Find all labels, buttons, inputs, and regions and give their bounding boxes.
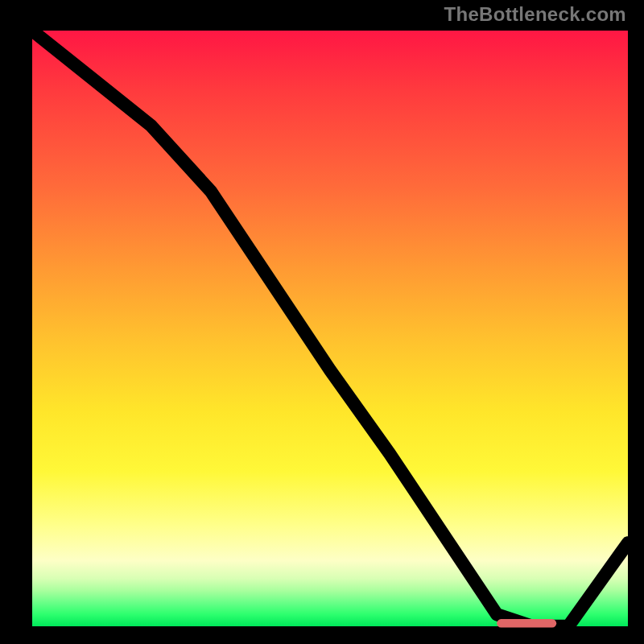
optimal-range-marker bbox=[497, 619, 556, 627]
plot-svg bbox=[32, 31, 628, 626]
bottleneck-curve bbox=[32, 31, 628, 626]
plot-area bbox=[32, 31, 628, 626]
chart-frame: TheBottleneck.com bbox=[0, 0, 644, 644]
attribution-text: TheBottleneck.com bbox=[444, 3, 626, 26]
◆ ◆ ◆ ◆ ◆
== Brief ==
Copy the whole listing exactly, excluding the pictures in it.

== Answer to this exercise ==
Find all labels, buttons, inputs, and regions and give their bounding boxes.
optimal-range-marker bbox=[497, 619, 556, 627]
plot-svg bbox=[32, 31, 628, 626]
bottleneck-curve bbox=[32, 31, 628, 626]
plot-area bbox=[32, 31, 628, 626]
chart-frame: TheBottleneck.com bbox=[0, 0, 644, 644]
attribution-text: TheBottleneck.com bbox=[444, 3, 626, 26]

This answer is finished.